Le Courrier de la Manche

De Wikimanche

Le Courrier de la Manche est un ancien journal de la Manche, basé à Saint-Lô.

Histoire

Il est fondé le 2 janvier 1881, à la suite du Moniteur de la Manche [1]. Il est sous-titré « Journal des intérêts du département ». Il paraît hebdomadairement, d'abord au format 55 x 39 cm, puis 60 x 46 cm [1].

Le 13 mars 1927, il absorbe le Journal de la Manche et de la Basse-Normandie [1].
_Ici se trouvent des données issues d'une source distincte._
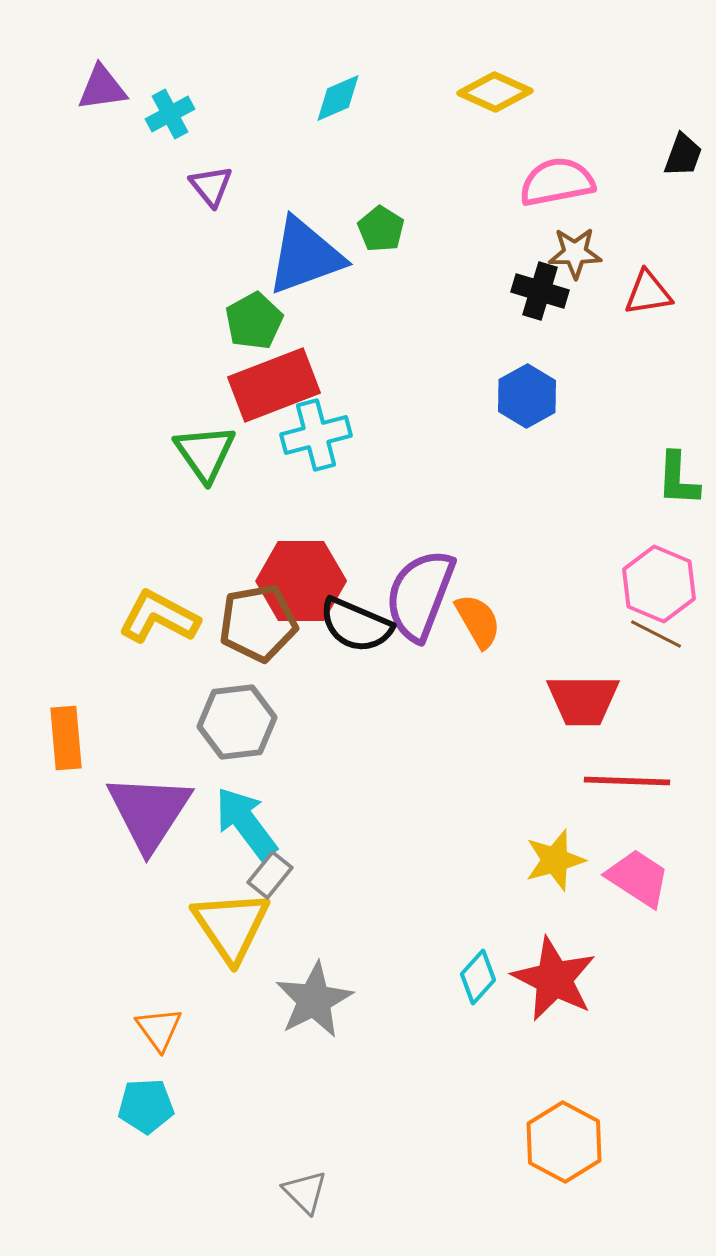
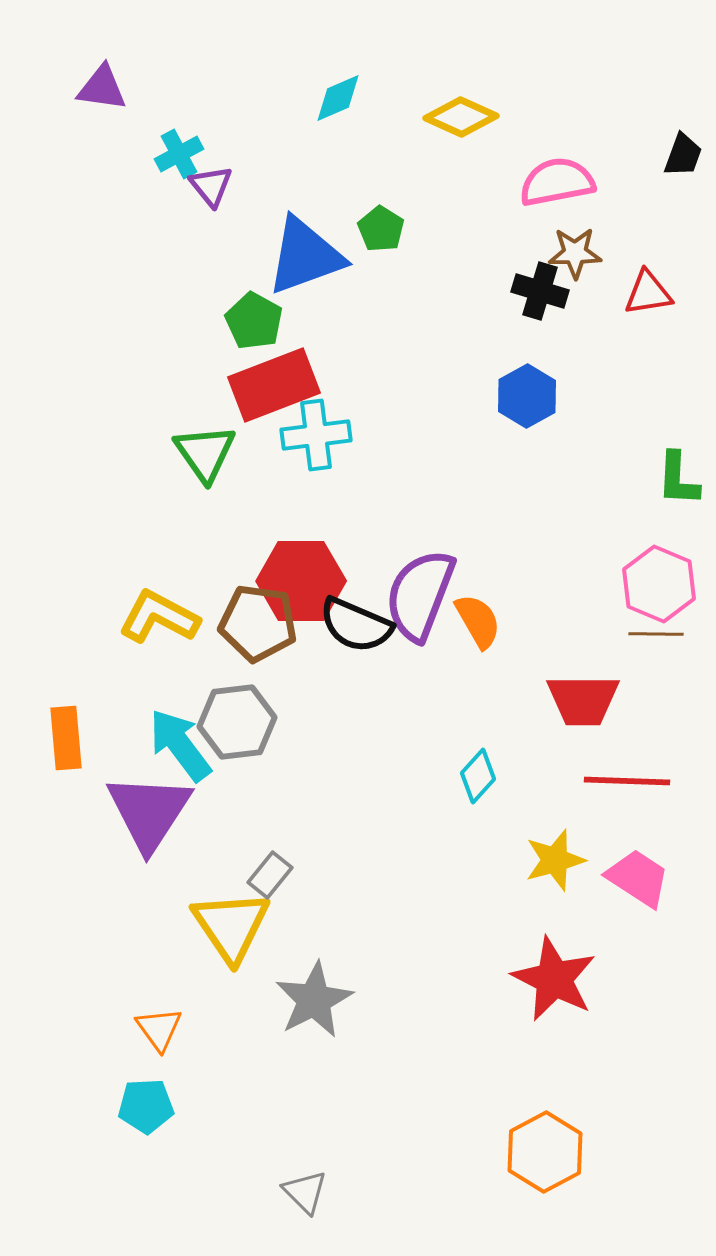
purple triangle at (102, 88): rotated 16 degrees clockwise
yellow diamond at (495, 92): moved 34 px left, 25 px down
cyan cross at (170, 114): moved 9 px right, 40 px down
green pentagon at (254, 321): rotated 14 degrees counterclockwise
cyan cross at (316, 435): rotated 8 degrees clockwise
brown pentagon at (258, 623): rotated 18 degrees clockwise
brown line at (656, 634): rotated 26 degrees counterclockwise
cyan arrow at (246, 823): moved 66 px left, 78 px up
cyan diamond at (478, 977): moved 201 px up
orange hexagon at (564, 1142): moved 19 px left, 10 px down; rotated 4 degrees clockwise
Le journal est d'abord hébergé rue des Images, dans le manoir Boulenc [2]. En 1931, il s'installe 6, place des Beaux-Regards dans un immeuble acheté par la Société de la presse de la Manche [2].

En 1938, Albert Desile décrit ainsi la salle de rédaction : « Elle m'apparut triste et pauvre. Pourtant c'était une pièce vaste et bien éclairée par deux grandes fenêtres s'ouvrant au midi sur la place des Beaux-Regards plantées d'arbres (...). Mais les papiers qui tapissaient les murs n'avaient plus guère de couleur, ils étaient déchirés par endroits et, à l'exception d'un classeur à tiroirs en bois verni contenant les fiches des abonnés et d'une minuscule table cirée qui avait le privilège de se trouver sous une immense glace au cadre jadis doré, tout le mobilier était noir... ou plutôt il avait été noir. Un grand meuble, touchant presque le plafond mouluré, rempli de collections reliées et de journaux plus récents serrés dans de petites cases était accolé à une jolie cheminée de marbre blanc devant laquelle s'avançait un poêle à bois (...) » [2].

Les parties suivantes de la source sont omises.